I paused. The words came back, not from philosophy this time, but from memory.

Visions from the time we’d spent together flashed before me, one after the other.

“There is a version of myself who would have burned the world down, who would have used the gifts of the gods for power. I would have sealed the hell-gates and called it victory without asking what it cost anyone. That version of me would not have placed a scholar’s wellbeing above my own pride.

Love undid me, has been unraveling me every step of this journey.

And then, I found myself choosing love. Thinking of you before acting.

I never understood love before. I always confused it with lust. But now I know, it is physical and spiritual, it is not one thing but many things, all at once, that require something of me. ”

“Killian.”

She drew my head down with one hand pressed at the back of my neck and kissed me, long and deep and unhurried.

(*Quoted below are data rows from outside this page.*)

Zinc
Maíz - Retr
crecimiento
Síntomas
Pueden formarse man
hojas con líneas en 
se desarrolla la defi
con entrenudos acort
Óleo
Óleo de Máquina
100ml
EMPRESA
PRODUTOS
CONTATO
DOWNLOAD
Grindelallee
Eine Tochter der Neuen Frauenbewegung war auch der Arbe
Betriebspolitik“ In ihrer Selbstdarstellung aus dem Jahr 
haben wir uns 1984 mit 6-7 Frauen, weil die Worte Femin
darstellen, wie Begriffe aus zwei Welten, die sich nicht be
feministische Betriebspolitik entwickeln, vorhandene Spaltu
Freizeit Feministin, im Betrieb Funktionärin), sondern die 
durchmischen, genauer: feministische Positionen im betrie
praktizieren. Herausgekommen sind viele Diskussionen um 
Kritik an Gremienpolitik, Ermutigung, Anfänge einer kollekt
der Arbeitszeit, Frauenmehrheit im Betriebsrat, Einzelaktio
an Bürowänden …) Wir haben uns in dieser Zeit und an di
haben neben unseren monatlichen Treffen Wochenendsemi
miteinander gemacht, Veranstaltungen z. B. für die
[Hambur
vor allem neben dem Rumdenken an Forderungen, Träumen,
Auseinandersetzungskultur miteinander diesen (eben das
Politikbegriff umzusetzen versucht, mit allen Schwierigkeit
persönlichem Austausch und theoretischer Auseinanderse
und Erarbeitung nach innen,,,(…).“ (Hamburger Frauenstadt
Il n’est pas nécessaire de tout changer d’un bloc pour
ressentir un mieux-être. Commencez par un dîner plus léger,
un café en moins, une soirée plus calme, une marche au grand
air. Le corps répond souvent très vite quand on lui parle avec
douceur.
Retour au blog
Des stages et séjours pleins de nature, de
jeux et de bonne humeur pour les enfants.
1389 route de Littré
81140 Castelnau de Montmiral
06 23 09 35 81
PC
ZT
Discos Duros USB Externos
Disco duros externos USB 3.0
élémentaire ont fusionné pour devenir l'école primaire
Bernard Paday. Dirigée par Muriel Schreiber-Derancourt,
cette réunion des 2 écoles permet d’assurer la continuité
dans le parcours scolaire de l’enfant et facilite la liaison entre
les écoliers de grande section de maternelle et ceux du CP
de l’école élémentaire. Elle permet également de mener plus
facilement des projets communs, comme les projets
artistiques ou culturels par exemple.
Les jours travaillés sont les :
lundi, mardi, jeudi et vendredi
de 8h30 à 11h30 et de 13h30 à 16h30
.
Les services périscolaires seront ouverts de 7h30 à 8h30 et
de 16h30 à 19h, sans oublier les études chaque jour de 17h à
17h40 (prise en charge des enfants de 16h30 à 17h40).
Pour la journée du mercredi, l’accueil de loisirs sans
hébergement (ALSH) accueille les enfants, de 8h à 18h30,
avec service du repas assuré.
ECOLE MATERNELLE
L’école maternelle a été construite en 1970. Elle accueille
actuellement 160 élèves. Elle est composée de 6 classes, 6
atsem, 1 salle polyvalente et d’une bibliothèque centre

When she opened her eyes, they were dark with wanting, heavy-lidded in the golden morning light.

A stray breeze caught her curls and sent them dancing across her throat.

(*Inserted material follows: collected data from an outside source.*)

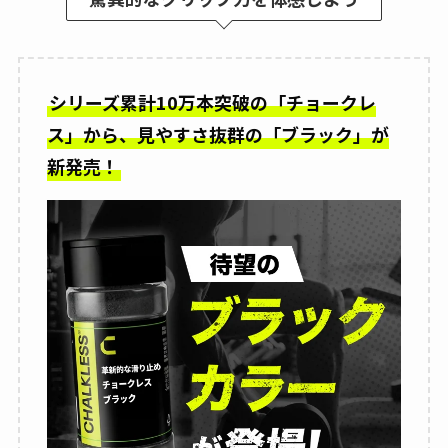
シリーズ累計10万本突破の「チョークレ
ス」から、見やすさ抜群の「ブラック」が
新発売！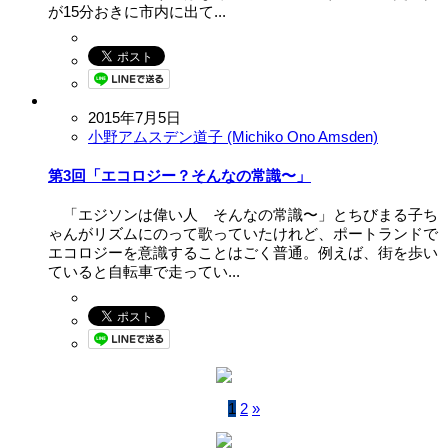
が15分おきに市内に出て...
2015年7月5日
小野アムスデン道子 (Michiko Ono Amsden)
第3回「エコロジー？そんなの常識〜」
「エジソンは偉い人 そんなの常識〜」とちびまる子ち
ゃんがリズムにのって歌っていたけれど、ポートランドで
エコロジーを意識することはごく普通。例えば、街を歩い
ていると自転車で走ってい...
1
2
»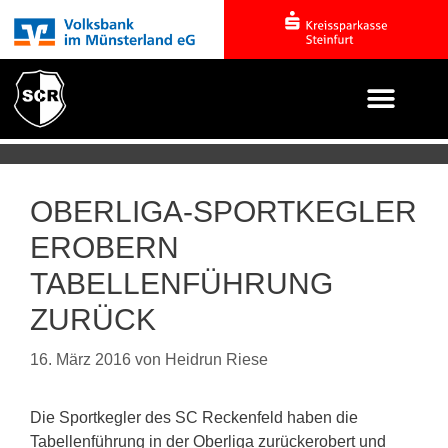
OBERLIGA-SPORTKEGLER
EROBERN
TABELLENFÜHRUNG
ZURÜCK
16. März 2016
von
Heidrun Riese
Die Sportkegler des SC Reckenfeld haben die
Tabellenführung in der Oberliga zurückerobert und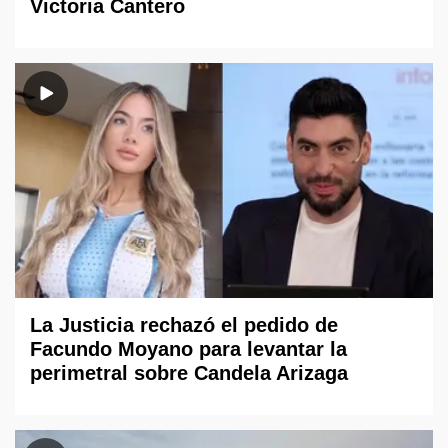
Victoria Cantero
La Justicia rechazó el pedido de
Facundo Moyano para levantar la
perimetral sobre Candela Arizaga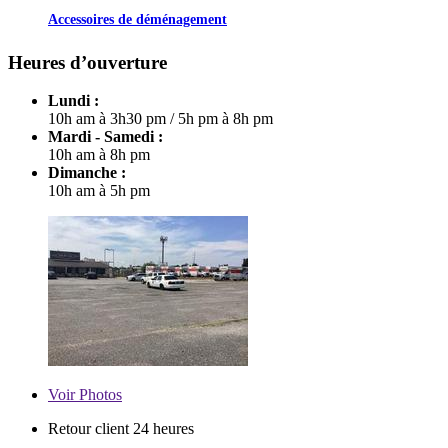
Accessoires de déménagement
Heures d’ouverture
Lundi :
10h am à 3h30 pm
/
5h pm à 8h pm
Mardi - Samedi :
10h am à 8h pm
Dimanche :
10h am à 5h pm
Voir
Photos
Retour client 24 heures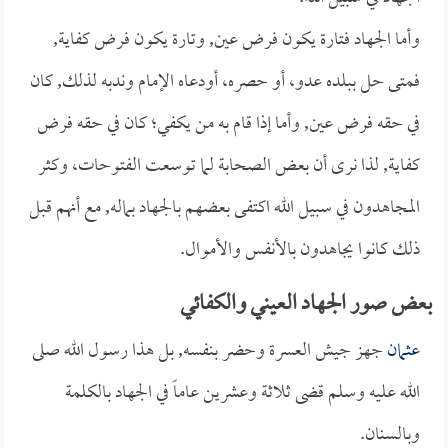
وأما الجهاد فتارة يكون فرض عين, وتارة يكون فرض كفاية,
فمتى حل ببلده عدو، أو حصره، أودعاه الإمام وندبه لذلك, كان
في حقه فرض عين, وأما إذا قام به من يكفي؛ كان في حقه فرض
كفاية, لذا نرى أن بعض الصحابة لما توسعت الفتوحات، وكثر
المجاهدون في سبيل الله اكتفى بعضهم بالجهاد بماله, مع أنهم قبل
ذلك كانوا يجاهدون بالأنفس والأموال.
بعض صور الجهاد العيني والكفائي
عثمان
جهز جيش العسرة وحضر بنفسه, بل هذا رسول الله صلى
الله عليه وسلم قضى ثلاثة وعشرين عاماً في الجهاد بالكلمة
وبالسنان.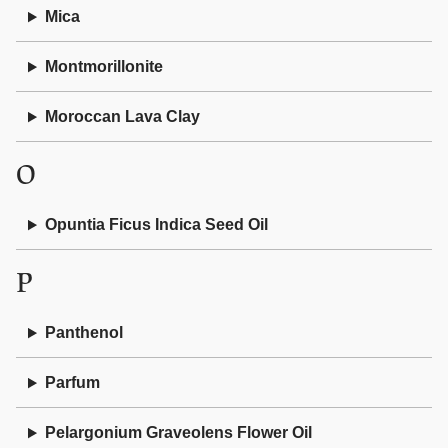
Mica
Montmorillonite
Moroccan Lava Clay
O
Opuntia Ficus Indica Seed Oil
P
Panthenol
Parfum
Pelargonium Graveolens Flower Oil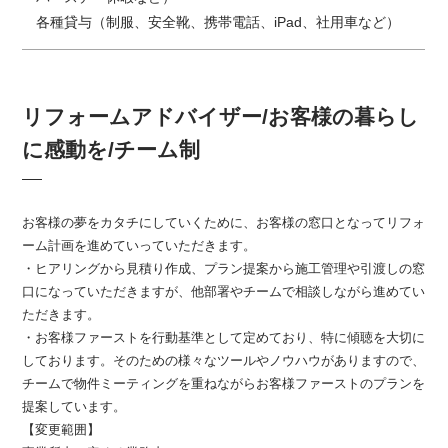
各種貸与（制服、安全靴、携帯電話、iPad、社用車など）
リフォームアドバイザー/お客様の暮らし
に感動を/チーム制
お客様の夢をカタチにしていくために、お客様の窓口となってリフォ
ーム計画を進めていっていただきます。
・ヒアリングから見積り作成、プラン提案から施工管理や引渡しの窓
口になっていただきますが、他部署やチームで相談しながら進めてい
ただきます。
・お客様ファーストを行動基準として定めており、特に傾聴を大切に
しております。そのための様々なツールやノウハウがありますので、
チームで物件ミーティングを重ねながらお客様ファーストのプランを
提案しています。
【変更範囲】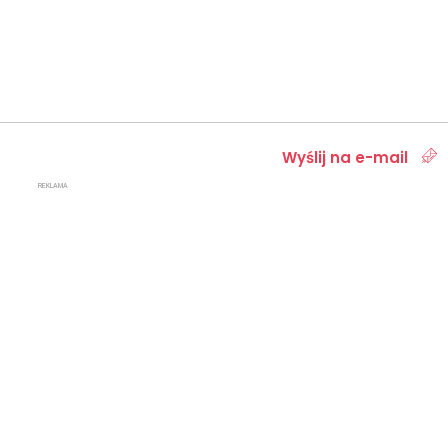
Wyślij na e-mail
REKLAMA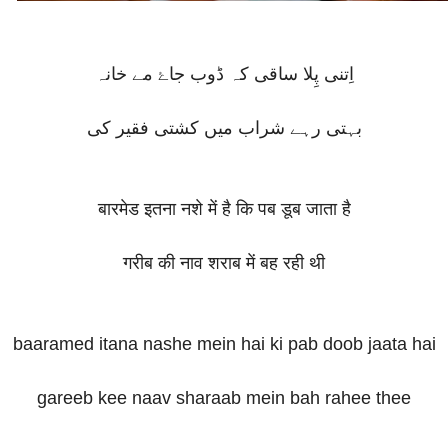
اِتنی پِلا ساقی کہ ڈوب جاۓ مے خانہ
بہتی رہے شراب میں کشتی فقیر کی
बारमेड इतना नशे में है कि पब डूब जाता है
गरीब की नाव शराब में बह रही थी
baaramed itana nashe mein hai ki pab doob jaata hai
gareeb kee naav sharaab mein bah rahee thee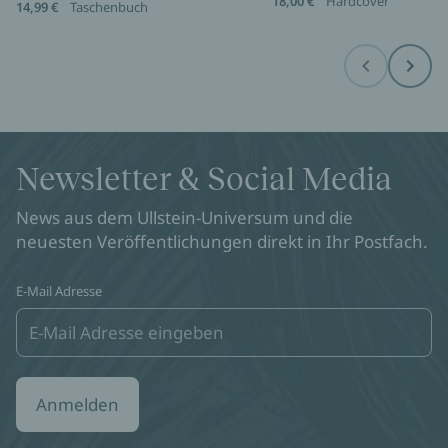
18,00 €
Hardcover
14,99 €
Taschenbuch
Before
Next
Newsletter & Social Media
News aus dem Ullstein-Universum und die
neuesten Veröffentlichungen direkt in Ihr Postfach.
E-Mail Adresse
Anmelden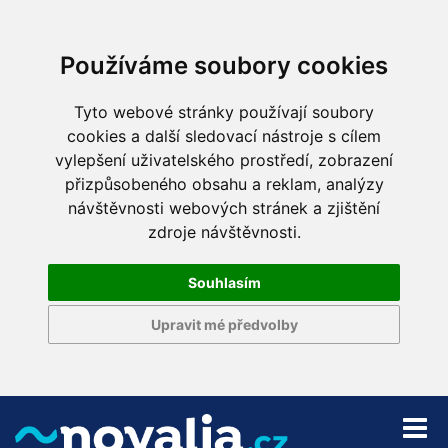
Používáme soubory cookies
Tyto webové stránky používají soubory
cookies a další sledovací nástroje s cílem
vylepšení uživatelského prostředí, zobrazení
přizpůsobeného obsahu a reklam, analýzy
návštěvnosti webových stránek a zjištění
zdroje návštěvnosti.
Souhlasím
Upravit mé předvolby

She turned her head, saw the beanstalks, and sat up so fast she nearly knocked me in the chin.

“The beans!”

“Yes.” I laughed.

Her mouth opened and closed. “I assumed they would grow. I assumed it was our path to the Sky Kingdom.” She shook her head, the disbelief bright on her face. “But not like this. Not so quickly.”

“And we shall climb,” I said. “But first—” I reached for her ankle and drew her back against the grass. “Let me have you. We still have time.”

Ilaris leaned back on her elbows and regarded me with a look I was beginning to know well, equal parts delight and mock-gravity. “Killian, I think I might die today. Either of shock or from pleasure.”

“Do you jest, my lady?”

“I do, you’ve made my heart light and happy. I feel as though anything is possible, that we will succeed now that we are one, unified.”

“It has always been true, but love has given us a confidence we did not have before. Now do you want to talk all morning, or do you want pleasure?”

“You’ll have to kiss me, if you want me to be quiet.”

So I did.

Her mouth, first, the corner of her lips, the soft press of the lower one.

Then her jaw, enjoying the rapid flutter of her pulse against my lips, the warm hollow of her shoulder.

I worked my way down, slowly, patiently, relishing every soft sigh, every heightened moan.

I lingered over the swells of her chest, the smooth plane of her stomach.

I kissed her there, between her thighs, until her hips lifted and her fingers tangled in my hair.

She called my name, broken, breathless, into the open sky.

And it was the sweetest sound I’d ever heard.